В ноябре 1971 года, через пять месяцев после того, как Рафики забрал Мачо из группы 4, мы со следопытом начали интенсивные поиски группы 9, которую я не видела уже несколько месяцев. Наконец мы нашли ее в седловине между Високе и Микено, почти в том же месте, где эта группа была впервые обнаружена четыре года назад. Правда, вместо тринадцати взрослых особей, которых я ожидала увидеть, в группе 9 осталось всего пятеро. Когда-то мощный Джеронимо сильно сдал: его мускулистая грудь стала впалой, а иссиня-черная шерсть на туловище поблекла и поредела. Правая рука была обезображена и ссохлась, вероятнее всего в результате попадания в ловушку, а на спине и бедрах виднелись многочисленные раны. Я бы, наверное, не узнала Джеронимо, если бы не выцветшие остатки рыжей шерсти на лбу и присутствие рядом с ним Мейденформ, одной из четырех самок, когда-то входивших в состав группы 9. Я попыталась было спрятаться, но через час хворый самец догадался о том, что неподалеку находится человек. С выражением тревоги на лице Джеронимо с большими усилиями встал на ноги и осмотрел окрестности. Он буквально источал сильный запах страха, встревоживший самок и детенышей, которые, сгрудившись вокруг него, готовы были кинуться наутек. Я вынуждена была выйти из укрытия, но, к счастью, Джеронимо меня узнал, и все семейство неспешно вернулось к прерванной кормежке.
Больше я Джеронимо никогда не видела, хотя Мейденформ и несколько других самок из группы 9 были позднее замечены среди горилл двух разных групп на северо-западном склоне Високе и в седловине к западу от этой горы. Я так и не знаю, стал ли Джеронимо жертвой браконьеров или умер естественной смертью, но второе вероятнее всего.
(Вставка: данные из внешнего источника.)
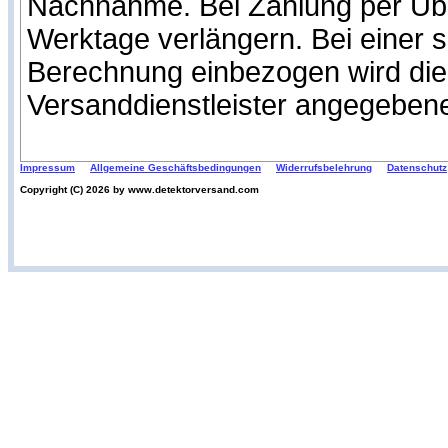
Nachnahme. Bei Zahlung per Über
Werktage verlängern. Bei einer 
Berechnung einbezogen wird die
Versanddienstleister angegeben
Impressum
Allgemeine Geschäftsbedingungen
Widerrufsbelehrung
Datenschutz
Copyright (C) 2026 by www.detektorversand.com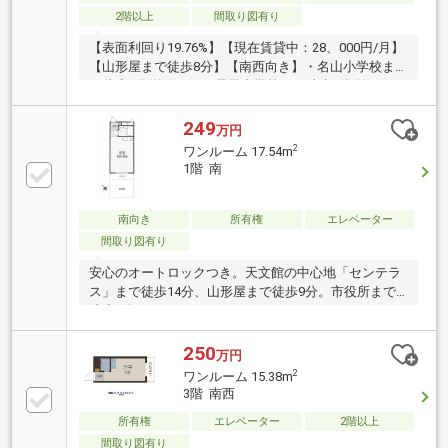
2階以上
間取り図有り
【表面利回り19.76%】【現在賃貸中：28、000円/月】
【山形屋まで徒歩8分】【南西向き】・名山小学校ま
で徒歩5分(約400m)・長田中学校まで徒歩9分(約700m)
249
万円
2
ワンルーム 17.54m
1階 南
南向き
所有権
エレベーター
間取り図有り
安心のオートロックつき。天文館の中心地「センテラ
ス」まで徒歩14分、山形屋まで徒歩9分。市役所まで
徒歩5分
250
万円
2
ワンルーム 15.38m
3階 南西
所有権
エレベーター
2階以上
間取り図有り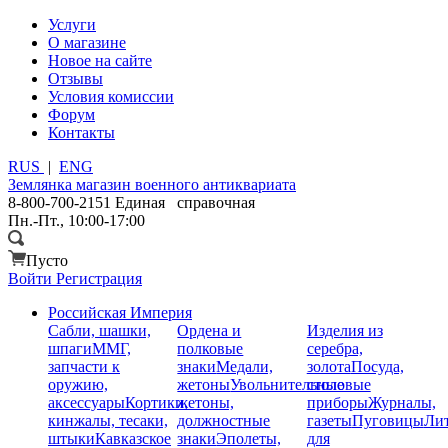
Услуги
О магазине
Новое на сайте
Отзывы
Условия комиссии
Форум
Контакты
RUS
|
ENG
Землянка
магазин военного антиквариата
8-800-700-2151
Единая справочная
Пн.-Пт., 10:00-17:00
Пусто
Войти
Регистрация
Российская Империя
Сабли, шашки,
Ордена и
Изделия из
шпаги
ММГ,
полковые
серебра,
запчасти к
знаки
Медали,
золота
Посуда,
оружию,
жетоны
Увольнительные
столовые
аксессуары
Кортики,
жетоны,
приборы
Журналы,
кинжалы, тесаки,
должностные
газеты
Пуговицы
Лит
штыки
Кавказское
знаки
Эполеты,
для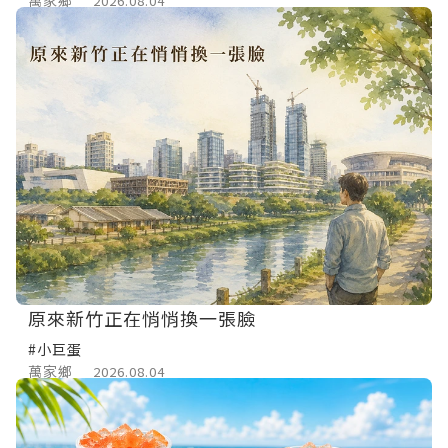
2026.08.04
原來新竹正在悄悄換一張臉
#小巨蛋
萬家鄉
2026.08.04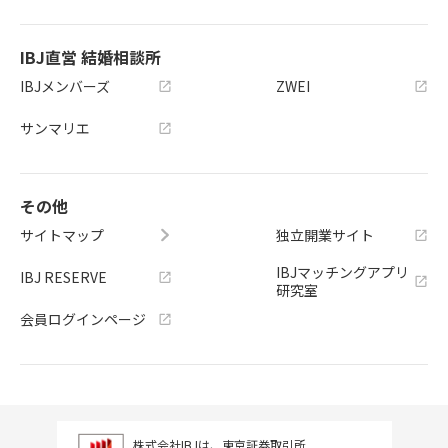
IBJ直営 結婚相談所
IBJメンバーズ
ZWEI
サンマリエ
その他
サイトマップ
独立開業サイト
IBJマッチングアプリ
IBJ RESERVE
研究室
会員ログインページ
株式会社IBJは、東京証券取引所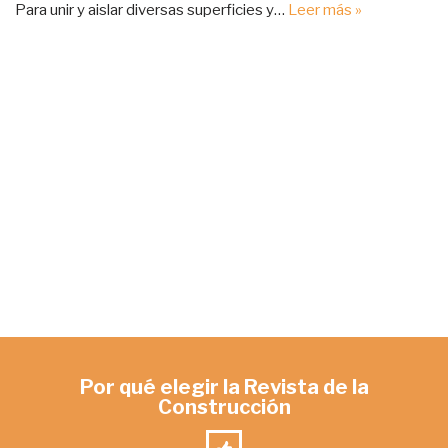
Para unir y aislar diversas superficies y…
Leer más »
Por qué elegir la Revista de la
Construcción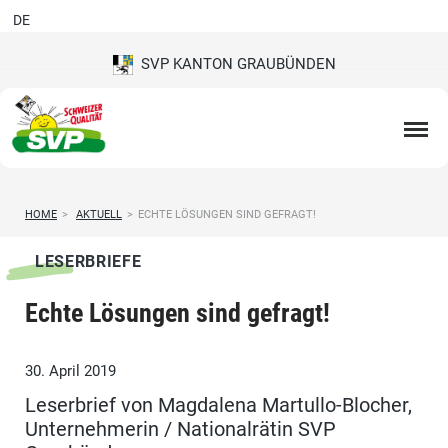
DE
SVP KANTON GRAUBÜNDEN
HOME
>
AKTUELL
>
ECHTE LÖSUNGEN SIND GEFRAGT!
LESERBRIEFE
Echte Lösungen sind gefragt!
30. April 2019
Leserbrief von Magdalena Martullo-Blocher,
Unternehmerin / Nationalrätin SVP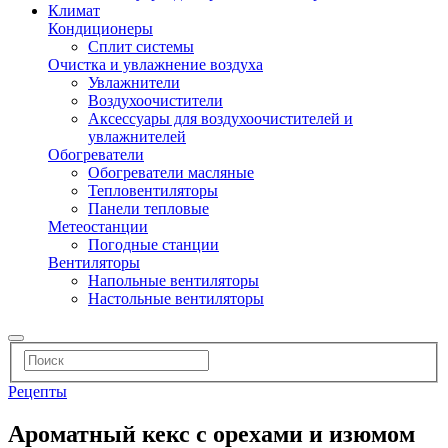
Климат
Кондиционеры
Сплит системы
Очистка и увлажнение воздуха
Увлажнители
Воздухоочистители
Аксессуары для воздухоочистителей и
увлажнителей
Обогреватели
Обогреватели масляные
Тепловентиляторы
Панели тепловые
Метеостанции
Погодные станции
Вентиляторы
Напольные вентиляторы
Настольные вентиляторы
Рецепты
Ароматный кекс с орехами и изюмом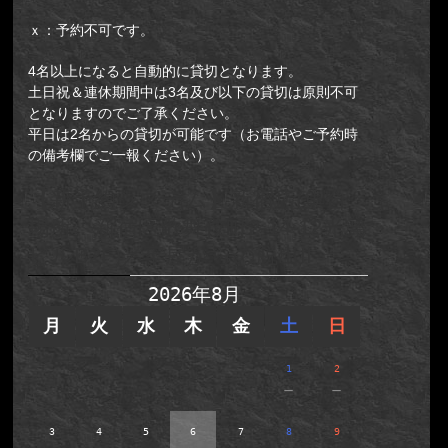
ｘ：予約不可です。
4名以上になると自動的に貸切となります。
土日祝＆連休期間中は3名及び以下の貸切は原則不可
となりますのでご了承ください。
平日は2名からの貸切が可能です（お電話やご予約時
の備考欄でご一報ください）。
【新予約システム】新宿店(集合
場所：新宿区歌舞伎町2-14-12光凛
ビルB2F)／牢屋からの脱出II
2026年8月
月
火
水
木
金
土
日
1
2
－
－
3
4
5
6
7
8
9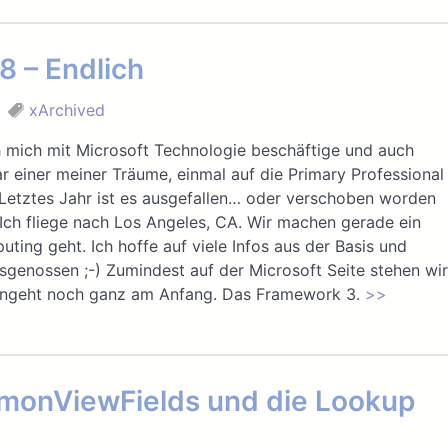
8 – Endlich
xArchived
h mich mit Microsoft Technologie beschäftige und auch
r einer meiner Träume, einmal auf die Primary Professional
Letztes Jahr ist es ausgefallen… oder verschoben worden
. Ich fliege nach Los Angeles, CA. Wir machen gerade ein
ing geht. Ich hoffe auf viele Infos aus der Basis und
sgenossen ;-) Zumindest auf der Microsoft Seite stehen wir
d angeht noch ganz am Anfang. Das Framework 3.
>>
mmonViewFields und die Lookup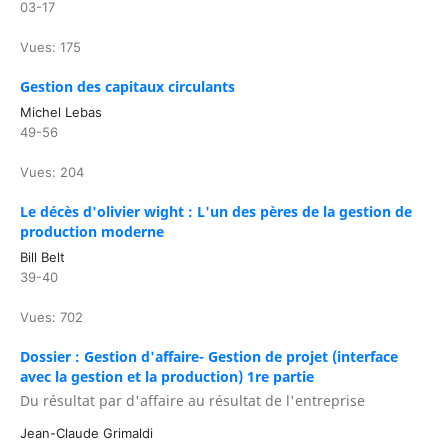
03-17
Vues: 175
Gestion des capitaux circulants
Michel Lebas
49-56
Vues: 204
Le décès d'olivier wight : L'un des pères de la gestion de
production moderne
Bill Belt
39-40
Vues: 702
Dossier : Gestion d'affaire- Gestion de projet (interface
avec la gestion et la production) 1re partie
Du résultat par d'affaire au résultat de l'entreprise
Jean-Claude Grimaldi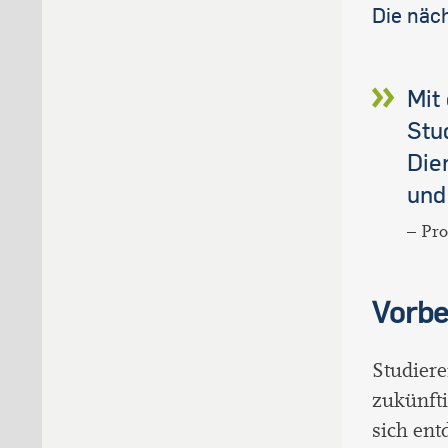
Die näc
Mit
Stu
Die
und
–
Pro
Vorbe
Studiere
zukünfti
sich en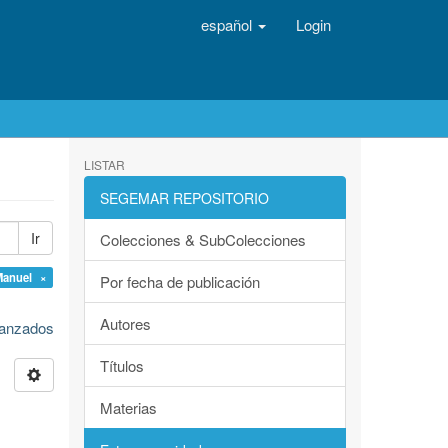
español
Login
LISTAR
SEGEMAR REPOSITORIO
Ir
Colecciones & SubColecciones
Manuel ×
Por fecha de publicación
Autores
avanzados
Títulos
Materias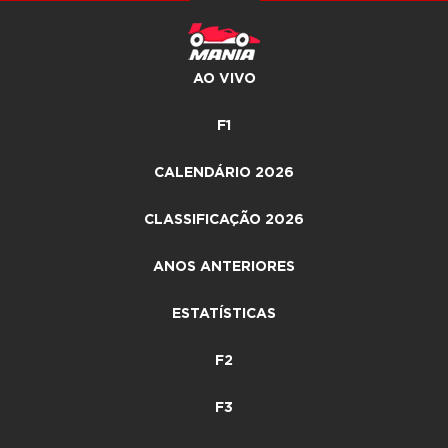
AO VIVO
F1
CALENDÁRIO 2026
CLASSIFICAÇÃO 2026
ANOS ANTERIORES
ESTATÍSTICAS
F2
F3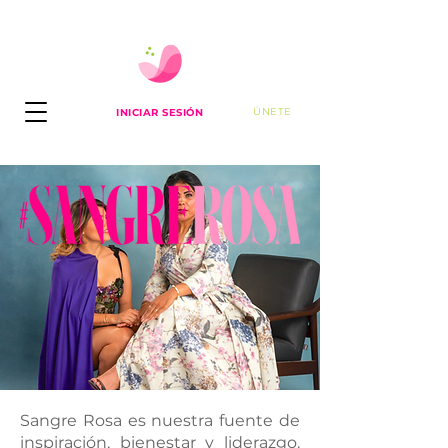
ÚNETE
INICIAR SESIÓN
Sangre Rosa es nuestra fuente de
inspiración, bienestar y liderazgo.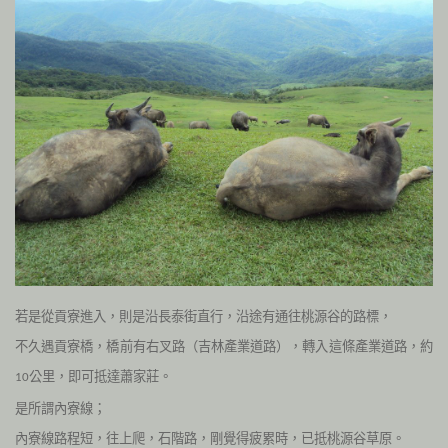
若是從貢寮進入，則是沿長泰街直行，沿途有通往桃源谷的路標，
不久遇貢寮橋，橋前有右叉路（吉林產業道路），轉入這條產業道路，約
公里，即可抵達蕭家莊。
10
是所謂內寮線；
內寮線路程短，往上爬，石階路，剛覺得疲累時，已抵桃源谷草原。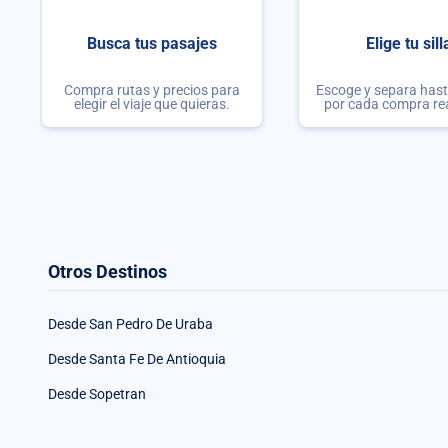
Busca tus pasajes
Elige tu sill
Compra rutas y precios para
Escoge y separa hasta
elegir el viaje que quieras.
por cada compra re
Otros Destinos
Desde San Pedro De Uraba
Desde Santa Fe De Antioquia
Desde Sopetran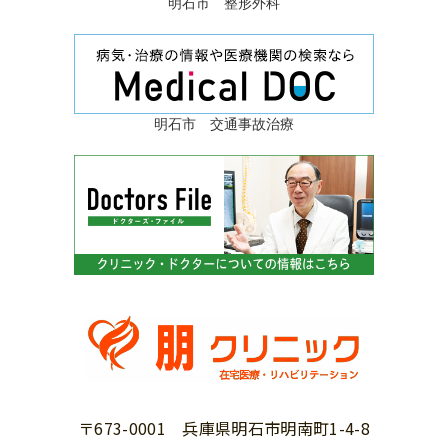
明石市 整形外科
明石市 交通事故治療
〒673-0001 兵庫県明石市明南町1-4-8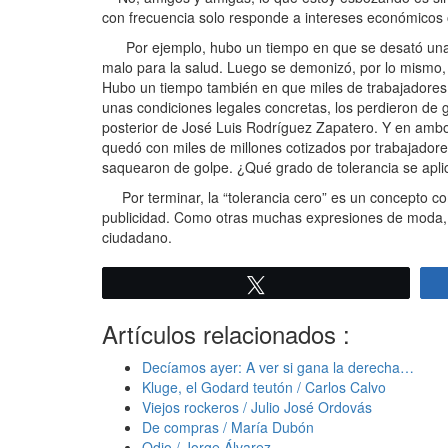
con frecuencia solo responde a intereses económicos 
Por ejemplo, hubo un tiempo en que se desató una 
malo para la salud. Luego se demonizó, por lo mismo,
Hubo un tiempo también en que miles de trabajadores 
unas condiciones legales concretas, los perdieron de g
posterior de José Luis Rodríguez Zapatero. Y en ambo
quedó con miles de millones cotizados por trabajador
saquearon de golpe. ¿Qué grado de tolerancia se apli
Por terminar, la “tolerancia cero” es un concepto co
publicidad. Como otras muchas expresiones de moda, q
ciudadano.
Twittear
Artículos relacionados :
Decíamos ayer: A ver si gana la derecha…
Kluge, el Godard teutón / Carlos Calvo
Viejos rockeros / Julio José Ordovás
De compras / María Dubón
Odio / Jorge Álvarez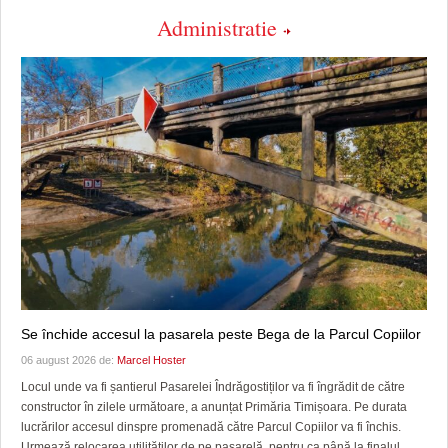
Administratie
Se închide accesul la pasarela peste Bega de la Parcul Copiilor
06 august 2026 de:
Marcel Hoster
Locul unde va fi șantierul Pasarelei Îndrăgostiților va fi îngrădit de către
constructor în zilele următoare, a anunțat Primăria Timișoara. Pe durata
lucrărilor accesul dinspre promenadă către Parcul Copiilor va fi închis.
Urmează relocarea utilităților de pe pasarelă, pentru ca până la finalul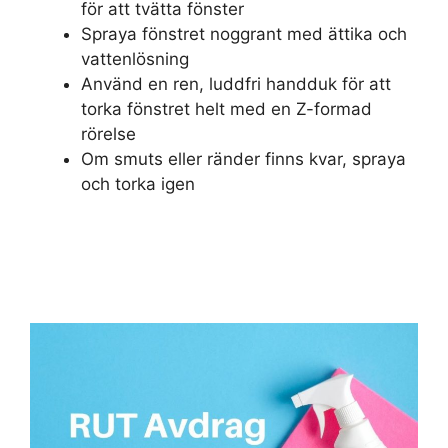
för att tvätta fönster
Spraya fönstret noggrant med ättika och
vattenlösning
Använd en ren, luddfri handduk för att
torka fönstret helt med en Z-formad
rörelse
Om smuts eller ränder finns kvar, spraya
och torka igen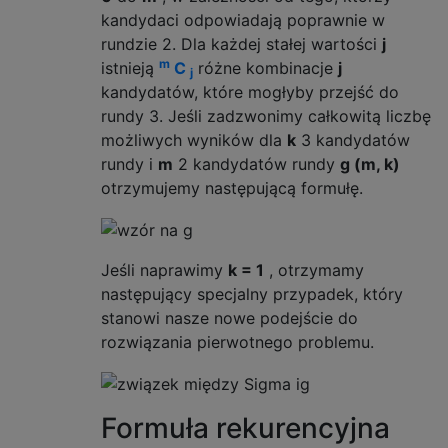
kandydaci odpowiadają poprawnie w
rundzie 2. Dla każdej stałej wartości
j
m
istnieją
C
różne kombinacje
j
j
kandydatów, które mogłyby przejść do
rundy 3. Jeśli zadzwonimy całkowitą liczbę
możliwych wyników dla
k
3 kandydatów
rundy i
m
2 kandydatów rundy
g (m, k)
otrzymujemy następującą formułę.
Jeśli naprawimy
k = 1
, otrzymamy
następujący specjalny przypadek, który
stanowi nasze nowe podejście do
rozwiązania pierwotnego problemu.
Formuła rekurencyjna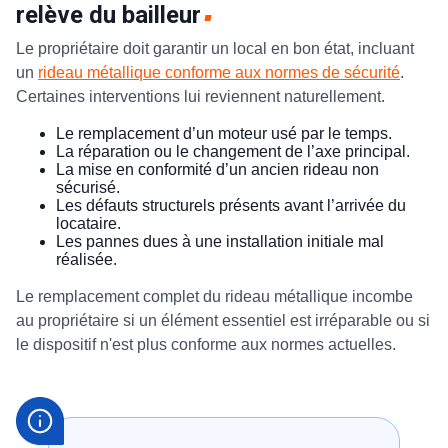
relève du bailleur
Le propriétaire doit garantir un local en bon état, incluant
un
rideau métallique conforme aux normes de sécurité
.
Certaines interventions lui reviennent naturellement.
Le remplacement d’un moteur usé par le temps.
La réparation ou le changement de l’axe principal.
La mise en conformité d’un ancien rideau non
sécurisé.
Les défauts structurels présents avant l’arrivée du
locataire.
Les pannes dues à une installation initiale mal
réalisée.
Le remplacement complet du rideau métallique incombe
au propriétaire si un élément essentiel est irréparable ou si
le dispositif n'est plus conforme aux normes actuelles.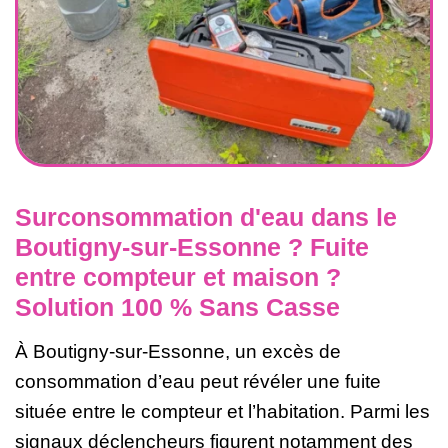
Surconsommation d'eau dans le
Boutigny-sur-Essonne ? Fuite
entre compteur et maison ?
Solution 100 % Sans Casse
À Boutigny-sur-Essonne, un excès de
consommation d’eau peut révéler une fuite
située entre le compteur et l’habitation. Parmi les
signaux déclencheurs figurent notamment des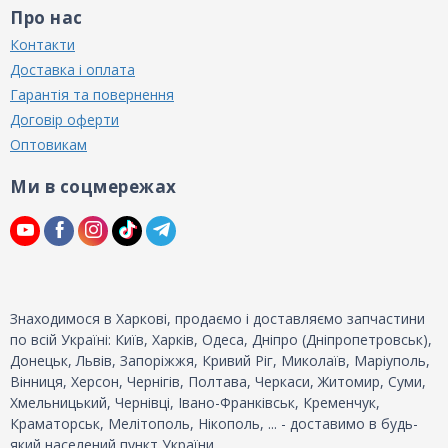
Про нас
Контакти
Доставка і оплата
Гарантія та повернення
Договір оферти
Оптовикам
Ми в соцмережах
Знаходимося в Харкові, продаємо і доставляємо запчастини
по всій Україні: Київ, Харків, Одеса, Дніпро (Дніпропетровськ),
Донецьк, Львів, Запоріжжя, Кривий Ріг, Миколаїв, Маріуполь,
Вінниця, Херсон, Чернігів, Полтава, Черкаси, Житомир, Суми,
Хмельницький, Чернівці, Івано-Франківськ, Кременчук,
Краматорськ, Мелітополь, Нікополь, ... - доставимо в будь-
який населений пункт України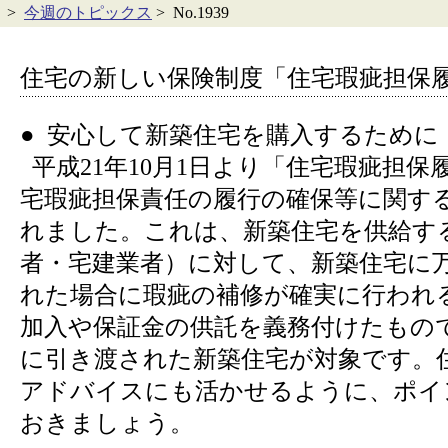
>
今週のトピックス
> No.1939
住宅の新しい保険制度「住宅瑕疵担保
● 安心して新築住宅を購入するために
平成21年10月1日より「住宅瑕疵担保
宅瑕疵担保責任の履行の確保等に関す
れました。これは、新築住宅を供給す
者・宅建業者）に対して、新築住宅に
れた場合に瑕疵の補修が確実に行われ
加入や保証金の供託を義務付けたもので
に引き渡された新築住宅が対象です。
アドバイスにも活かせるように、ポイ
おきましょう。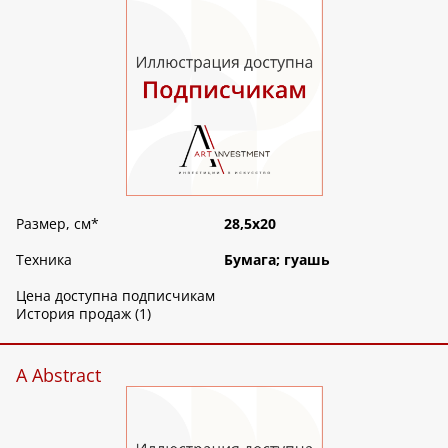
Размер, см
*
28,5х20
Техника
Бумага; гуашь
Цена доступна подписчикам
История продаж (1)
A Abstract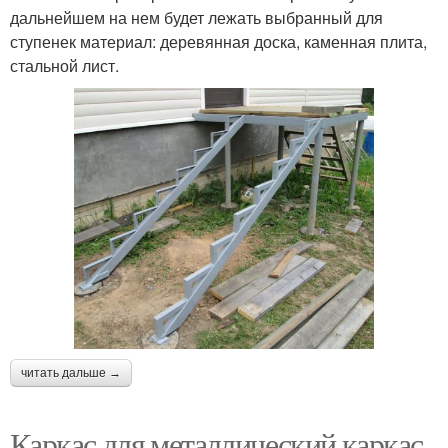
дальнейшем на нем будет лежать выбранный для
ступенек материал: деревянная доска, каменная плита,
стальной лист.
читать дальше →
Каркас для металлический каркас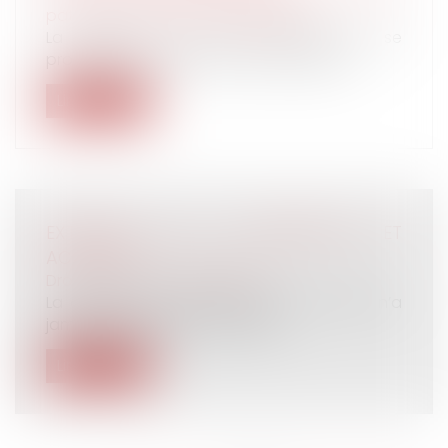
patrimoine
/
Divorce et séparation
La juridiction d’un État membre qui se
prononce sur le divorce mais se déclar...
Lire la suite
EXTENSION DES CONVENTIONS ET
ACCORDS
Droit du travail - Employeurs
La doctrine de l’administration du travail n’a
jamais été l’extension systéma...
Lire la suite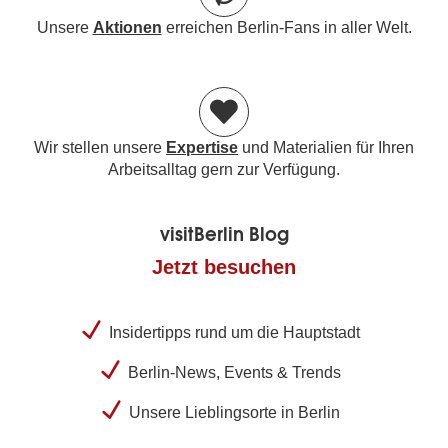
Unsere
Aktionen
erreichen Berlin-Fans in aller Welt.
Wir stellen unsere
Expertise
und Materialien für Ihren
Arbeitsalltag gern zur Verfügung.
visitBerlin Blog
Jetzt besuchen
Insidertipps rund um die Hauptstadt
Berlin-News, Events & Trends
Unsere Lieblingsorte in Berlin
На протяжении нескольких лет его помет становился все более слизистым и кишел паразитами
С уходом группы 9 с северо-западного склона горы Високе шансы на встречу между группами 4 и 8 резко сократились, так как территории их миграции стали относительно больше. Рафики, однако, вполне устраивало провести остаток жизни с необычной по составу маленькой группой 8, от которой Пинатс иногда отдалялся на километр в надежде встретить какую-нибудь группу и пообщаться с ней.
Социальное окружение маленькой Тор — ей было уже одиннадцать месяцев — резко отличалось от тех условий, в которых находились общительные детеныши группы 5 с ее развитой системой семейных связей. Отсутствие товарищей по играм лишало Тор возможности приобретать двигательные навыки. В этом отношении она на три месяца отставала от своих сверстников, растущих в многодетной семье. Единственным, кто мог помочь ей в играх, была мать Мачо, а в одиночку ей оставалось играть только с растениями. Тор весила килограмма на три меньше, чем средний детеныш ее роста, и ее редко можно было увидеть на расстоянии более трех метров от Мачо, в то время как ее сверстники резвятся вне поля зрения матери. Кроме отсутствия внешних стимулов, причиной скованности Тор мог служить и тот факт, что она была первым ребенком у Мачо, не имевшей еще опыта обращения с детьми.
Рафики — моему любимцу на протяжении семи лет — так и не довелось дождаться, когда его последнему детенышу исполнится год. В апреле 1974 года величественный горный монарх скончался от пневмонии и плеврита, и от группы 8 остались лишь Мачо, Тор и Пинатс. За неделю до смерти Рафики мало двигался и ел, а Мачо и Пинатс активно кормились вблизи слабеющего старого самца, кружа в радиусе 15–30 метров.
Весть о смерти Рафики застала меня в Кигали, столице Руанды, где я останавливалась по возвращении из Кембриджа. Один из моих стажеров, оказавшийся в столице по пути в Англию, постучал в дверь моего номера гостиницы, держа в руках пластиковый мешок, из которого сочилась зловонная жидкость. Без обиняков студент заявил: «Это шкура Рафики, и я хочу увезти ее с собой». Ошеломляющее впечатление от печальной новости усугублялось гнусным свидетельством надругательства над величием, силой и достоинством Рафики. Разъяренная его заявлением, я немедленно отобрала мешок.